You can find the people who are already moving. You can remove the risks keeping them quiet. You can build the evidence repository. You can start the channel. You can pick the visible problem that everyone hates and solve it quietly.

When 300 people are posting daily evidence of what is possible — when the test environment maintenance problem simply goes away — the people who control the structure start asking different questions. Not "should we transform?" but "how did they do that and how do we get more of it?"

The shift From: "how do we get people to adopt AI?" To: "how do we get more of what Terry's group is already doing?" That is the shift. It happens through evidence, not mandate.

Slide 07

Are You Waiting for Permission to Transform, or Are You Building What You Can Within What You Have?

Decision close
The question for every Terry

You have the mandate. You may not have the authority. You definitely have the Git history. Start there.

The 12-engineer startup that took your customer is not waiting for the committee to finish its charter.

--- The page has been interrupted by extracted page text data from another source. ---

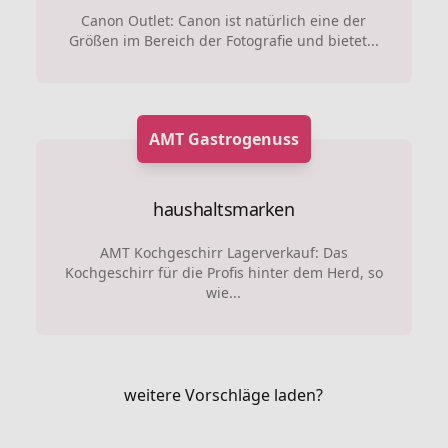
Canon Outlet: Canon ist natürlich eine der
Größen im Bereich der Fotografie und bietet...
AMT Gastrogenuss
haushaltsmarken
AMT Kochgeschirr Lagerverkauf: Das
Kochgeschirr für die Profis hinter dem Herd, so
wie...
weitere Vorschläge laden?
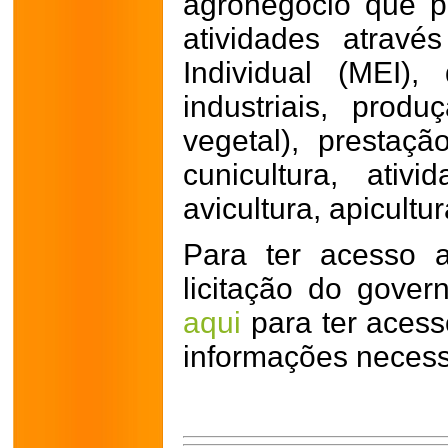
agronegócio que p
atividades atrav
Individual (MEI),
industriais, prod
vegetal), prestaçã
cunicultura, ativ
avicultura, apicultu
Para ter acesso a
licitação do govern
aqui
para ter acesso
informações necess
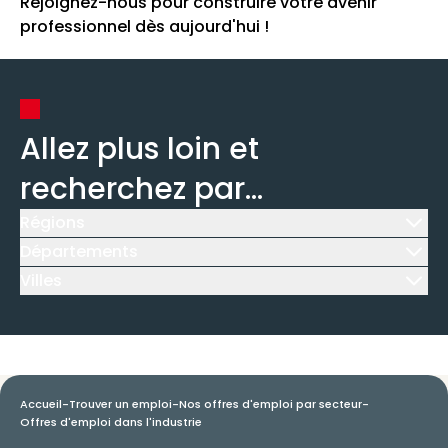
Rejoignez-nous pour construire votre avenir
professionnel dès aujourd'hui !
Allez plus loin et
recherchez par...
Régions
Icône d'illustration
Départements
Icône d'illustration
Villes
Icône d'illustration
Accueil
-
Trouver un emploi
-
Nos offres d'emploi par secteur
-
Offres d'emploi dans l'industrie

They ship while you are still deciding what to measure. The gap compounds every quarter. Two years from now it will be insurmountable for most organizations that are still in "planning the transformation" mode.

Terry's insight: you do not need to change everything to start building something real. You need to find the movers, remove the risks, build on evidence, and let the results make the argument for scale. That is a strategy you can execute without the authority you were not given.